Tenía que llegar un verano con la farándula más bien desteñida y a media asta para que sucediera algo impensable: mediodías televisivos programados con debates feministas, en lugar de las tradicionales guerras de vedettes o corrillos de la temporada teatral en la costa y Carlos Paz. Quizá sea un efecto secundario sorpresivo de la temporada alta de indignación por los privilegios machistas amenazados, un ruido colateral que generaron, sin imaginarlo, Castaña, Arana, Pettinato y demás señores temerosos de que el feminismo “radical” –vaya una a saber de qué se trata– eche por la borda la “feminidad” –¿qué cosa?– y lo que a ellos les gusta de las mujeres –en este preciso momento me estoy encogiendo de hombros–. Tal vez, sucedió lo que nunca imaginamos: el escándalo que bordea a esas declaraciones machistas mide, o por lo menos no echa a pique la audiencia, y entonces la tele, con su lógica implacable y su prurito cero a la hora de explorar lo que puede servirle, allá va. La tele abre la puerta, digamos. La gracia es animarse a entrar.

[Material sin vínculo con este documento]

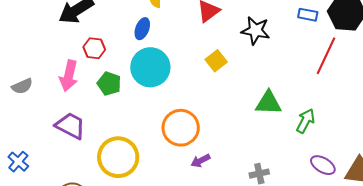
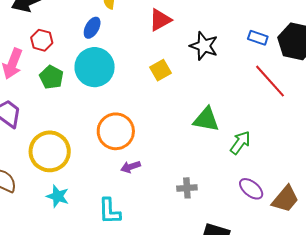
red line: (326, 56) -> (270, 81), turned -75

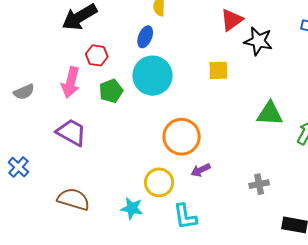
red triangle: (160, 20) -> (232, 20), moved
yellow square: (161, 70) -> (218, 70), turned 35
green pentagon: (51, 77) -> (111, 91), turned 30
yellow circle: (50, 151) -> (159, 182), moved, size x0.7

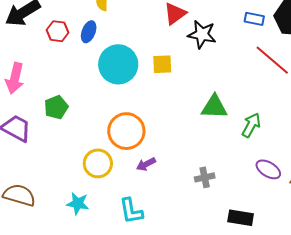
red hexagon: (97, 55) -> (58, 31), moved
cyan circle: (152, 76) -> (118, 64), moved
green pentagon: (111, 91) -> (56, 107), moved
yellow circle: (159, 182) -> (98, 163), moved

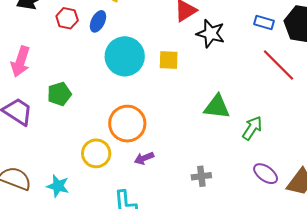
cyan star: (78, 203) -> (58, 186), moved

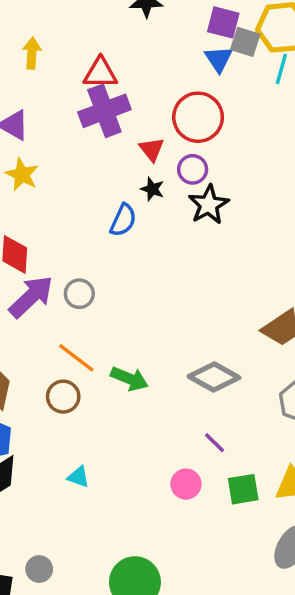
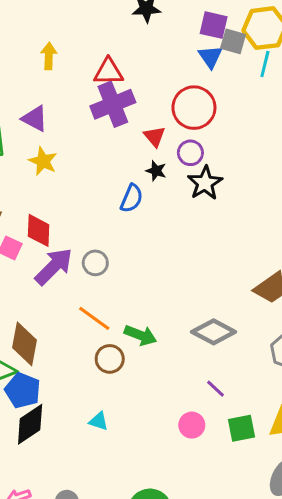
brown circle: (63, 397) -> (110, 359), moved

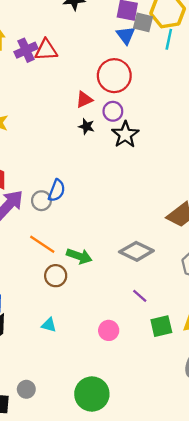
purple cross: (113, 104) -> (26, 50), moved, size x0.7
red triangle: (155, 136) -> (84, 100), turned 48
blue semicircle: (132, 198) -> (57, 190), moved
pink circle: (192, 425) -> (109, 330), moved

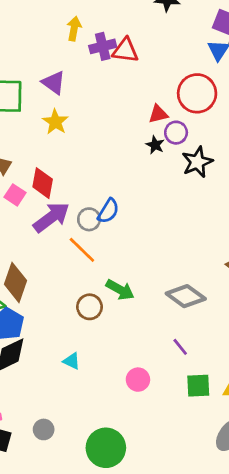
purple circle: (113, 111) -> (176, 133), moved
orange line: (42, 244) -> (82, 250), moved
gray circle: (26, 389) -> (44, 429), moved

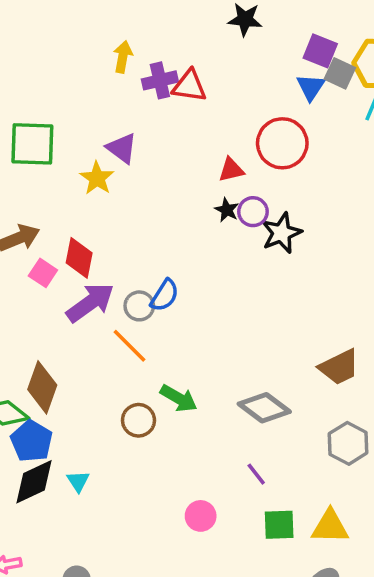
purple triangle: (54, 83) -> (122, 148), moved
purple circle: (176, 133) -> (253, 212), moved
cyan triangle: (72, 361) -> (78, 481), moved, turned 30

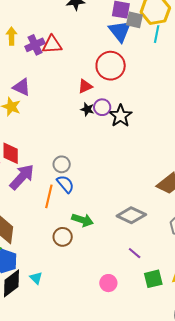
blue triangle: (311, 87) -> (120, 31), size x1.4
blue semicircle: (165, 295) -> (65, 184), moved, turned -60
gray circle: (139, 306) -> (62, 164), moved
orange line: (129, 346) -> (49, 196), turned 70

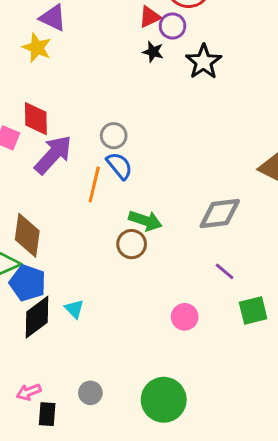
purple circle: (102, 107) -> (173, 26), moved
gray diamond: (131, 215) -> (220, 214), turned -32
brown circle: (63, 237) -> (132, 244), moved

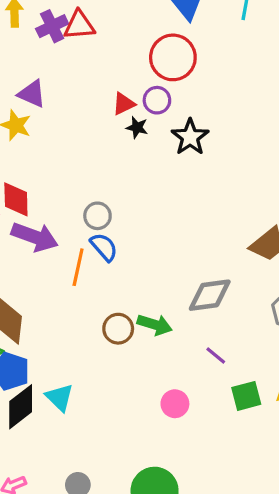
red triangle: (150, 17) -> (124, 104), moved
purple arrow: (53, 155) -> (35, 237), turned 69
green arrow: (145, 221) -> (155, 325), moved
cyan triangle: (74, 309) -> (59, 397), size x1.4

Ayer, al cerrar su programa, Jorge Rial dijo, palabra más, palabra menos, que abría ese espacio para debatir sobre despenalización del aborto. Intrusos viene de una seguidilla de invitadas poco habituales para ese piso (Florencia Freijo, Malena Pichot, Julia Mengolini, Luciana Peker) y el planteo, la situación de mundos que colapsan resulta tan inusual que provocó, por ejemplo, que Moria Casán se sumara al debate sobre feminismos (desde Twitter, como pelea dirigida a personas particulares, pero de todos modos) y que Florencia de la V defendiera ayer mismo, en  medio de un móvil de ese programa, la necesidad de despenalizar el aborto, porque la clandestinidad condena a la muerte a muchas mujeres.

En cualquier momento nos vamos a encontrar con exigencias de pruebas de pureza: ¿tiene tal o cual conductor el certificado de feminista 100 por ciento?, ¿sentarse en su programa no es hacerle el juego y darle una pátina de probidad, aun cuando el pedigree no lo amerite? Ahora bien: ¿lo prístino –si existe– puede condicionar la posibilidad de generar impacto en el mundo real?

Quizá también vamos a empezar a leer y escuchar una palabrita que se esgrimió bastante cuando la violencia machista como problema social empezó a formar parte de la agenda pública y de los medios mainstream: banalizar. A veces se aplica con tono de protesta cuando alguien saca del ghetto lo que desde hace años se habla entre convencidos, con palabras en común, en espacios protegidos, donde importa más fortalecer las convicciones propias que arriesgarse a convencer a alguien que jamás pensó en eso, o jamás vio algo en esos términos, o aún más, piensa todo lo contrario.

(En 2015, con #NiUnaMenos, la banalización llevó la convocatoria a la mesa de Mirtha Legrand y el programa de Marcelo Tinelli, cuyos públicos muy posiblemente no estuvieran acostumbrados a pensar en y sobre violencia machista; eso, y el aroma a masividad que iba cobrando la convocatoria –y que efectivamente alcanzó en todo el país– terminó tirando la última ficha del dominó: la dirigencia política y el Estado debió responder. Lo hizo de modo espasmódico, en ese momento, a demanda y no con la continuidad que el tema todavía amerita, pero lo cierto es que ese universo debió reaccionar ante lo que sucedía. Es una pregunta contrafáctica, pero sin la “banalización”, ¿eso pasaba?)

“Banalizar” se usa como protesta, cuando bien podría entenderse como virtud, o al menos como el principio de una posible virtud, porque lo que pase con un tema, una vez vuelto masivo, va a depender de cómo se jueguen las cartas con el tema ya puesto sobre la mesa.  Lo difícil siempre es el paso previo: llegar a la mesa. Ahora alguien está tendiendo una mano para hacer de puente y hablar del derecho al aborto, ¿por qué no tomarla?